Mark Wold, husband to former Deputy Auditor Sue Wold, wrote a letter to supervisors Thursday night demanding that Miller provide a reason for his wife's firing. The Wolds say they requested a letter to “validate that her appointment was pulled not because of job performance.”
“Maybe he is too busy with his Twitter,” Mark Wold wrote.
Wold wrote that the letter is not an attack on the supervisors, for whom his wife has “only positive thoughts and memorys [sic] of her 31 yrs of service with Linn Co, except for the last 1 1/2 years under Mr. Miller.”
Miller said Friday he was sending a letter to Human Resources explaining his decision about Wold.
“I did a reorganization, and I determined that I needed to eliminate that person from that position, and to find someone else that had skill sets I was looking for,” Miller said Friday. “She can say whatever she wants to say, and she will, so why get into that?”
The supervisors were already uncomfortable with Miller's decision to replace the longtime deputy. He said he wanted to hire someone with accounting training who would split time between election oversight and internal auditing of the county. And then he went ahead and hired Karen Heiderscheit on Monday, without getting the go-ahead from supervisors. Heiderscheit has a four-year degree in accounting and has worked in the auditor's office for six years.
Heiderscheit will make $51,675, compared with the $87,663 Wold made, Miller said.
The supervisors will weigh in Monday on whether to allow Heiderscheit's appointment as a deputy in Miller's budget, for which they hold the purse strings.
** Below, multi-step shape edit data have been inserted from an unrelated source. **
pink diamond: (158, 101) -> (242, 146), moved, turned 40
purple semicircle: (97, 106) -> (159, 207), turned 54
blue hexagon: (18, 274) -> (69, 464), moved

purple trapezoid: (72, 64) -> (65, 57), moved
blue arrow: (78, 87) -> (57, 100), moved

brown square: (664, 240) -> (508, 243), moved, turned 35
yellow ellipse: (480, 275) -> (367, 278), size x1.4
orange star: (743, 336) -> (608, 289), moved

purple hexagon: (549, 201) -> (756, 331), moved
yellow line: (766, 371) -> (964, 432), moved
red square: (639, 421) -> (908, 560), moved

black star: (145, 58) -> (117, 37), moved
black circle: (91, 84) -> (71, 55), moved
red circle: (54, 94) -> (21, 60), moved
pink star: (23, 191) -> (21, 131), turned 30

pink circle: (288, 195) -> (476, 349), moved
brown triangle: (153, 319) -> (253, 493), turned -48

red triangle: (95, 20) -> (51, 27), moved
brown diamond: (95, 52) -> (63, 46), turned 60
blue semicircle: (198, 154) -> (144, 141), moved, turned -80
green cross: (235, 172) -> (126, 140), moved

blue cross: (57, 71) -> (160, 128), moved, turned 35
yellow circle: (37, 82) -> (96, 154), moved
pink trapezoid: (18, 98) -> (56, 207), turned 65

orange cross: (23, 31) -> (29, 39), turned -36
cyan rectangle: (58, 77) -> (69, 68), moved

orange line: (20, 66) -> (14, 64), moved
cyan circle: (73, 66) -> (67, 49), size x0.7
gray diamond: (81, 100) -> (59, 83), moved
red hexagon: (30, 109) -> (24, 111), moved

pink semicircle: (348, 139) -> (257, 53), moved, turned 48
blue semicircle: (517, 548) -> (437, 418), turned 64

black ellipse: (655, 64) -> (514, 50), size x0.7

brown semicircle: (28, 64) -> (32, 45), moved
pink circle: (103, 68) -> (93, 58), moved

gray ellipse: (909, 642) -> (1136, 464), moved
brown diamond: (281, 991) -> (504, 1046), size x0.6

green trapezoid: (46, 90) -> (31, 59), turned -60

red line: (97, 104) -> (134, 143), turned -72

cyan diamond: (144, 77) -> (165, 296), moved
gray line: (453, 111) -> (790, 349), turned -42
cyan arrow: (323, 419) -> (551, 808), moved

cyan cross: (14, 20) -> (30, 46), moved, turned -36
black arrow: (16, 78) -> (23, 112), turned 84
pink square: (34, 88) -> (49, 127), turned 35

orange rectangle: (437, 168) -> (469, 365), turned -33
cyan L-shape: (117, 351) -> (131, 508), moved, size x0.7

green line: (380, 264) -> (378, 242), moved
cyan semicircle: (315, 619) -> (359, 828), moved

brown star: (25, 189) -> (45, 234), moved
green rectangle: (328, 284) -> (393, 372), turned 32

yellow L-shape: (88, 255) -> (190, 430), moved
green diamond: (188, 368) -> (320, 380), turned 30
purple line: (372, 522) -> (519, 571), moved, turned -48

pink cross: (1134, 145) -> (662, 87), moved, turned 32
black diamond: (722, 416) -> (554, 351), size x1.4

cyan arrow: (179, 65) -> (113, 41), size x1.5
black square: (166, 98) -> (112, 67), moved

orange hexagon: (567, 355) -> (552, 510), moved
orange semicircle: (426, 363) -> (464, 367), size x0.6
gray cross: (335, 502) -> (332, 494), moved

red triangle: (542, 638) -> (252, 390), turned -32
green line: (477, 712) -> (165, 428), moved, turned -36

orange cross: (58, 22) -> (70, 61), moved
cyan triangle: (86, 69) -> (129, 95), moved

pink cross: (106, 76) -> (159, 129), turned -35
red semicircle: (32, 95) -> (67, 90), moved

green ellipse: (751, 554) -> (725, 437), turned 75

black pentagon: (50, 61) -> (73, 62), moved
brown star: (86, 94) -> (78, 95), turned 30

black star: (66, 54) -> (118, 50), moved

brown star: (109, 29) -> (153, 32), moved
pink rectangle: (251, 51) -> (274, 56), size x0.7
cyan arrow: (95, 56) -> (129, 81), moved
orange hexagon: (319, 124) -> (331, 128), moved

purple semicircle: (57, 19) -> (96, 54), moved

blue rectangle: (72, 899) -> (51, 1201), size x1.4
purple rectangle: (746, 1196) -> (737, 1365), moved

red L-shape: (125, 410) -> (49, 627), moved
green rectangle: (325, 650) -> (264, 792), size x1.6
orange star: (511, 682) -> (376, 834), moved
“Joel's entitled to appoint whoever he wants. The only issue of control we have is over the number of deputies,” Langston said.
Budget and finance officials under the supervisors have been miffed at Miller because he said the county budget needs better oversight. Langston said she doesn't object to the idea of internal auditing - she just thinks the position should be under the supervisors, and not an elected official's deputy, a “political appointment.”
Miller, who is often at odds with the Board of Supervisors, said he is “being subjected to a scrutiny that has not been applied to any other elected officer.” The supervisors, he said, sign payroll authorizations to replace deputy elected officials as a matter of course.
Only since he's emphasized internal auditing has the issue blossomed into a controversy, he said.
“They basically don't want me, as auditor, to audit,” Miller said.